Aussi ce qui pourrait apparaitre comme un défaut à l’acte de cheminer, dans le cas précis une route sans trottoirs aménagés, apparaît par les marcheurs, sensible à certaines ambiances de campagne, de rural, comme pouvant contribuer à une sorte de charme du territoire. C’est une route « un peu comme c’était avant à la campagne » dit une des participantes lors de la marche exploratoireMEB1 ou par son caractère vivant comme il a été souligné lors de la marche exploratoire MESJV1.

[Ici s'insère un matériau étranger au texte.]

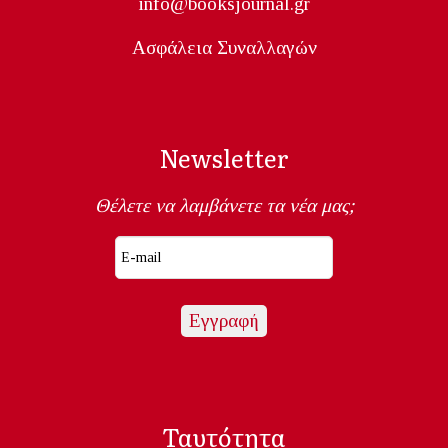
info@booksjournal.gr
Ασφάλεια Συναλλαγών
Newsletter
Θέλετε να λαμβάνετε τα νέα μας;
Ταυτότητα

La découverte est une démarche proactive qu’il faut inciter à pratiquer sans pour autant tout dévoiler. Lors de la marche exploratoire MEB2, il a été souligné finalement qu’il n’était pas besoin de partager les itinéraires, qu’en réalité les individus devaient développer une volonté propre de rencontrer leur territoire et les paysages de leur quotidien en cheminant de leur propre chef, en découvrant par eux-mêmes ou à défaut par un mode de transmission oral.

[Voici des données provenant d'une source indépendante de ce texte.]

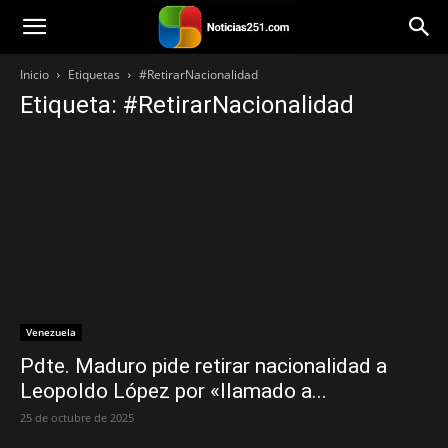
Noticias251
Inicio
Etiquetas
#RetirarNacionalidad
Etiqueta: #RetirarNacionalidad
Venezuela
Pdte. Maduro pide retirar nacionalidad a
Leopoldo López por «llamado a...
25 de octubre de 2025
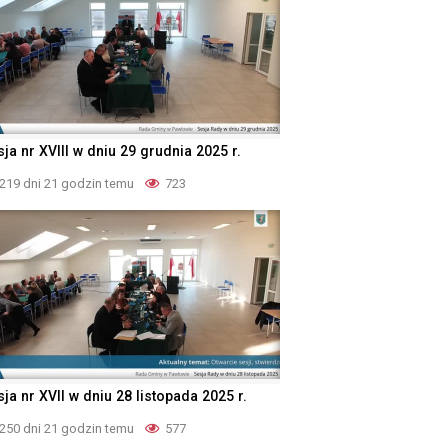
ja nr XVIII w dniu 29 grudnia 2025 r.
219 dni 21 godzin temu
723
ja nr XVII w dniu 28 listopada 2025 r.
250 dni 21 godzin temu
577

Cheminer est finalement d’une sorte de philosophie de vie, guidée par le désir de rencontre de soi, de partage mais surtout de découverte du territoire. Le balisage, l'information, sont autant d’aspects normatifs de la marche qui vont moins dans le sens d’une pratique spontanée d’éveil. La marche, selon un autre participant de cette même marche MEB2, est une démarche qui doit être proactive, il ne faut pas attendre qu'on nous donne les éléments à découvrir mais il faut provoquer la rencontre avec le territoire. D’ailleurs cette rencontre se caractérise autant par les éléments proches évoqués précédemment que le grand territoire. Ils concluent que cheminer « c’est comme la vie, (on) prend des chemins qui nous amènent à en rencontrer d’autres ». Cette philosophie de découverte du territoire en se laissant portée a également été abordée à Saint-Jean-le-Vieux lors de la marche exploratoire MESJLV1 où un des participants décrivait l’avantage de marcher dans les prairies comme un moyen de réellement rencontrer le territoire en le vivant : « ça fait plus réel ». Sortir des sentiers balisés permet « d’accepter de (se) perdre ». Enfin, le cheminement c’est transmettre une pratique qui met en avant l’idée de « respect de la nature » selon un participant de la marche exploratoire MEB1. En effet, le cheminement est une pratique de découverte de l’environnement tel qu’il est et qu’il s’offre à nous.